Master Spy

Master Spy – PC, Mac OS X (2015)

Cyberpunk is making a comeback as the 2010s roll on, and it’s not looking like it’s going away anytime soon. The actual punk part of it may be getting deluded a bit as sub-par artists just hijack the look, but there’s still some real deal stuff to be found. Take Master Spy, an indie surprise that mixes together conventions of the stealth genre, hardcore platformers, cinematic platforming, and the style of Japanese sprite cutscenes (particularly Ninja Gaiden and Hideo Kojima’s Snatcher). It doesn’t look like much on the surface, but looks are deceiving, and the 80s mega throwback makes great use of just about every element it borrows and builds upon.

The game follows the titular Master Spy, a for-hire infiltrator with a plain ski mask and generic but snazzy trench coat, hired to track down some stolen communications tech blueprints that could possibly spell the start of nuclear war. However, and somewhat predictably, our stealthy hero ends up in a web of intrigue that goes far deeper than expected, and the game ends up becoming a techno-thriller that would be right at home among the anime OVA boom scene. You’re tasked with going to a handful of different locations, break in, and find whatever your objective may be, managing to avoid detection and getting through increasingly complicated defenses that require perfect timing and the ability to plan out complex patterns.

This may honestly be one of the hardest platformers ever made, and that claim is not made lightly. You will end up dying constantly before you nail down the level patterns and paths, and every new section of the game introduces new and increasingly more complicated variables, including enemies that are alerted to sound and bizarre security systems you will fall victim to a lot before you understand how to move around them. Making things more difficult is that Master Spy himself has no offensive abilities, only jumping, running, and an invisibility cloak that becomes useless when you’re touched, move, or are around certain enemies like dogs.

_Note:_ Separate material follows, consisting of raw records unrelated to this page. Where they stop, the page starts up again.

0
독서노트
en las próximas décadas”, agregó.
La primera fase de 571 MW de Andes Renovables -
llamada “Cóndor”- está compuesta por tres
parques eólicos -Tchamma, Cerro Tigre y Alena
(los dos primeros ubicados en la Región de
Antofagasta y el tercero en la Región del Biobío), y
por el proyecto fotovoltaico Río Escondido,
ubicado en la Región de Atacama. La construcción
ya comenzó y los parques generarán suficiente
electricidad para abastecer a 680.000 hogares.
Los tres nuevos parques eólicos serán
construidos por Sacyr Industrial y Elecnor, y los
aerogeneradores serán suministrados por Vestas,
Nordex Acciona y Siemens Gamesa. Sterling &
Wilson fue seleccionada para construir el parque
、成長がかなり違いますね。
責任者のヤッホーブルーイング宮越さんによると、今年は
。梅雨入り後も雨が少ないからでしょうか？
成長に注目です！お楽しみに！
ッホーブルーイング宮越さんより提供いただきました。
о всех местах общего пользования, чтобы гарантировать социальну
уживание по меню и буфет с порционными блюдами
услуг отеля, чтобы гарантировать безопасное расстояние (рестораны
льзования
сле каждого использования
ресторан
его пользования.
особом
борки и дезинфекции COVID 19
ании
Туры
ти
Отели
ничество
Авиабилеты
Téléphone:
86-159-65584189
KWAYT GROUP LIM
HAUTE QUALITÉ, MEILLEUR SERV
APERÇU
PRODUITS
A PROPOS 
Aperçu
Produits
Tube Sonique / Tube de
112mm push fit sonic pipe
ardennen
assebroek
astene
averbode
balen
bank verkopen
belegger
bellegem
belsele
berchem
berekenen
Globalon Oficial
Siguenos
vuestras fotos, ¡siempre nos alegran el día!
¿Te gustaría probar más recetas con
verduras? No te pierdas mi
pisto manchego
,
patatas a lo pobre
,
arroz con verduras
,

All you can do is move through an area and do it quickly and cleverly, and that’s much easier said than done.

While the game certainly isn’t a cinematic platformer, focusing on smooth controls over realistic momentum and turning, it does have some design similarities. It will take you down vigorously for not doing exactly what it wants you to do in most cases, and while there is some wiggle room, it’s only in a few nano-seconds of occasional leniency. What keeps the game going with a satisfying gameplay loop is that you only restart in the room you died in, so there’s no huge penalty for a lack of skill. You just fail, then try again, learning more and more and figuring out how to go about your task. The game eventually pushes it, though, as the later sections are absolutely grueling to traverse, especially with their new obstacles leaving even less room for mistake, occasionally becoming overwhelming. It’s definitely not a game for more casual players, but it’s cheap enough that it makes for good platforming practice in short bursts. It’s also incredibly satisfying to clear even a single room, because the game is just fair enough in its ridiculous difficulty that a loss is never the fault of the game’s design but your own inability to react fast enough (though there are a few moments that push it if you’re not using a gamepad).

The graphic design decisions made help out a lot. It brings to mind a certain era of Japanese PC gaming, when Kojima was cutting his teeth before the PS1 era, particularly the PC-98’s cyberpunk obsession. The cutscenes all make great use of their limited color pallets, using some cool shadow effects to fill in the gaps, while the game itself has a lot of varied environments and a clear visual layout in every screen. It’s easy to see where you can and can’t go, and every section has a new set of great looking backgrounds to create a bit of an atmosphere. The music helps a lot with this, a collection of chiptune pieces with a surprising amount of variety that always carries with it a lively techno and electronic flair.

With equal parts style and mechanical challenge, Master Spy is unlike the majority of titles in the platforming world. It’s not as restrictive as a cinematic platformer, but it’s also not as open and fluid as more traditional examples of the genre. It sits squarely in the middle and brings an old school style challenge with seeming ease and confidence. It sometimes goes a bit far with its incredibly difficult late areas, and a few late game cutscenes go on for a bit too long, but you’ll definitely get your money’s worth if you’re looking to test your skills. And hey, if you get a bit annoyed with a difficult part, there’s a cheat code you can put in to unlock level select! An absolute must for any serious retro gamer.